**Aim of the task:**
An exact transcription of every entry is required, with the images left out.

**Data for this exercise:**
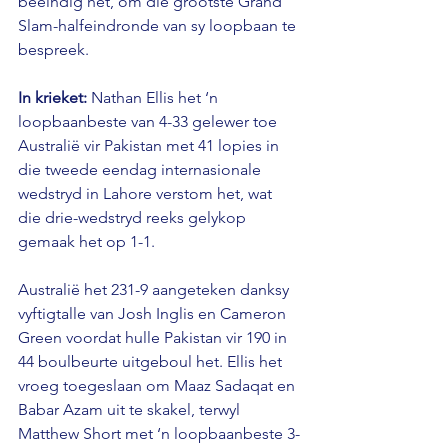
beëindig het, om die grootste Grand 
Slam-halfeindronde van sy loopbaan te 
bespreek.
In krieket:
 Nathan Ellis het ‘n 
loopbaanbeste van 4-33 gelewer toe 
Australië vir Pakistan met 41 lopies in 
die tweede eendag internasionale 
wedstryd in Lahore verstom het, wat 
die drie-wedstryd reeks gelykop 
gemaak het op 1-1.
Australië het 231-9 aangeteken danksy 
vyftigtalle van Josh Inglis en Cameron 
Green voordat hulle Pakistan vir 190 in 
44 boulbeurte uitgeboul het. Ellis het 
vroeg toegeslaan om Maaz Sadaqat en 
Babar Azam uit te skakel, terwyl 
Matthew Short met ‘n loopbaanbeste 3-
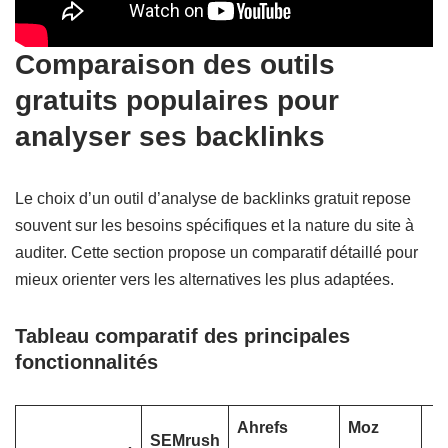
Comparaison des outils
gratuits populaires pour
analyser ses backlinks
Le choix d’un outil d’analyse de backlinks gratuit repose
souvent sur les besoins spécifiques et la nature du site à
auditer. Cette section propose un comparatif détaillé pour
mieux orienter vers les alternatives les plus adaptées.
Tableau comparatif des principales
fonctionnalités
Ahrefs
Moz
SEMrush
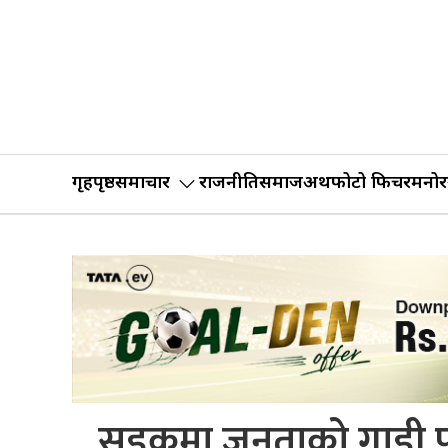
गृहपृष्ठ
समाचार
राजनीति
समाज
अर्थ
फोटो फिचर
मनोर
सडकमा जनताको गाडी परी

**The completed task:**
beëindig het, om die grootste Grand 
Slam-halfeindronde van sy loopbaan te 
bespreek.
In krieket:
 Nathan Ellis het ‘n 
loopbaanbeste van 4-33 gelewer toe 
Australië vir Pakistan met 41 lopies in 
die tweede eendag internasionale 
wedstryd in Lahore verstom het, wat 
die drie-wedstryd reeks gelykop 
gemaak het op 1-1.
Australië het 231-9 aangeteken danksy 
vyftigtalle van Josh Inglis en Cameron 
Green voordat hulle Pakistan vir 190 in 
44 boulbeurte uitgeboul het. Ellis het 
vroeg toegeslaan om Maaz Sadaqat en 
Babar Azam uit te skakel, terwyl 
Matthew Short met ‘n loopbaanbeste 3-
Comparaison des outils
gratuits populaires pour
analyser ses backlinks
Le choix d’un outil d’analyse de backlinks gratuit repose
souvent sur les besoins spécifiques et la nature du site à
auditer. Cette section propose un comparatif détaillé pour
mieux orienter vers les alternatives les plus adaptées.
Tableau comparatif des principales
fonctionnalités
Ahrefs
Moz
SEMrush
गृहपृष्ठ
समाचार
राजनीति
समाज
अर्थ
फोटो फिचर
मनोर
सडकमा जनताको गाडी परी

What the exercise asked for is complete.